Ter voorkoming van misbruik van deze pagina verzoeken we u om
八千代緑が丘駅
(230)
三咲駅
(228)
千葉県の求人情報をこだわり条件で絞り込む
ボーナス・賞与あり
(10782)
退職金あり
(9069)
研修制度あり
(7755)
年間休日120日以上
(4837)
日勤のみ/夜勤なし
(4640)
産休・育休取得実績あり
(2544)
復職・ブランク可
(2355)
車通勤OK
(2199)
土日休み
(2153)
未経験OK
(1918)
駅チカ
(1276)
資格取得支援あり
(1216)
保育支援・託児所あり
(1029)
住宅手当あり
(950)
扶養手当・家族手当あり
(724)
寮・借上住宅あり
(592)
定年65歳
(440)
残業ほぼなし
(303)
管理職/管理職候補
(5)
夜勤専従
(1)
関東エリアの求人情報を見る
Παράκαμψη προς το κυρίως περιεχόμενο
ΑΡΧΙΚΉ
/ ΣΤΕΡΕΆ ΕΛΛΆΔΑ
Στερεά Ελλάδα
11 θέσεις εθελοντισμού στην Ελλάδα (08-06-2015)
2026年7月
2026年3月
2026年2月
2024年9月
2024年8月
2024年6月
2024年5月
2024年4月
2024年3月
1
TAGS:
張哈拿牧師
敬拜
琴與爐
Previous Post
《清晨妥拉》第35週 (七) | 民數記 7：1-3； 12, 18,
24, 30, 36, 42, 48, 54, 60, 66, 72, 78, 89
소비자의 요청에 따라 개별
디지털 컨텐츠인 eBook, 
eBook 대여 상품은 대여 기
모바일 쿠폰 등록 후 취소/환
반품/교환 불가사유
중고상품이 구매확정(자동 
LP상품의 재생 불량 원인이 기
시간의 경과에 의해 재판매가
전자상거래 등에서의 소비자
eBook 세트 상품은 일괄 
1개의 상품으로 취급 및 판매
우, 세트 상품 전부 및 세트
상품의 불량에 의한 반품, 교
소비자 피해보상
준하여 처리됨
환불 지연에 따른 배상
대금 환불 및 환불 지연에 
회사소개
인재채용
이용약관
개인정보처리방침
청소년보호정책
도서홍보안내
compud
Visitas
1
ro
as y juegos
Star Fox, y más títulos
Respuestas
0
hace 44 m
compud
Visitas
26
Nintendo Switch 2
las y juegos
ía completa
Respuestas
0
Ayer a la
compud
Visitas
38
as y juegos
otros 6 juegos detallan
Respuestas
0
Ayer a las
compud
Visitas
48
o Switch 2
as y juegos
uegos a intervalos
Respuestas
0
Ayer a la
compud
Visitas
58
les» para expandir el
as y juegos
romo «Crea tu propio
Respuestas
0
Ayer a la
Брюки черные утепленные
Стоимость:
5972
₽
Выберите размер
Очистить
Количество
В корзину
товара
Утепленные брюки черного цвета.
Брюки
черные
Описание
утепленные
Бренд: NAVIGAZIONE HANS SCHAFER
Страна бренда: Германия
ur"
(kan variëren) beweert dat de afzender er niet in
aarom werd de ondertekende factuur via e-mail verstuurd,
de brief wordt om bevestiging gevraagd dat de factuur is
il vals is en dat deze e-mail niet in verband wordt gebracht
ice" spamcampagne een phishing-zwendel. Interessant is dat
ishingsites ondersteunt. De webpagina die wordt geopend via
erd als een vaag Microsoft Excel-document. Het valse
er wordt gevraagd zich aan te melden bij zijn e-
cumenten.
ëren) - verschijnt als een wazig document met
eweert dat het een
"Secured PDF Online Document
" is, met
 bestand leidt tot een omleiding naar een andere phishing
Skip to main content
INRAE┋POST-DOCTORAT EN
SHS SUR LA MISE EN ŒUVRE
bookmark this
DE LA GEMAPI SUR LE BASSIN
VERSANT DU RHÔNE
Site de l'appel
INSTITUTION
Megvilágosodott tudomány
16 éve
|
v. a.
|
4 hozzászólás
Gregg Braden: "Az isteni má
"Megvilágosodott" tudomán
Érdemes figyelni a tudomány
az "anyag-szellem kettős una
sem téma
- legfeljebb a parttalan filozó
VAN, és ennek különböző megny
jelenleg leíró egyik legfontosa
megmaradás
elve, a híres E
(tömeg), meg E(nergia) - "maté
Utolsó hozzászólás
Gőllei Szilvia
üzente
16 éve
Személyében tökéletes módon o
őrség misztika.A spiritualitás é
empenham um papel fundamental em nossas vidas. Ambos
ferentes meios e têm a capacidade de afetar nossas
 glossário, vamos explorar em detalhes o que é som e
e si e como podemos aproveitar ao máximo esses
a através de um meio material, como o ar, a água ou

* * * * * * * * *

WORK TASK: Among the lines of the material, find those that hold the word "como" and copy them.

RESPONSE AREA:
e si e como podemos aproveitar ao máximo esses
a através de um meio material, como o ar, a água ou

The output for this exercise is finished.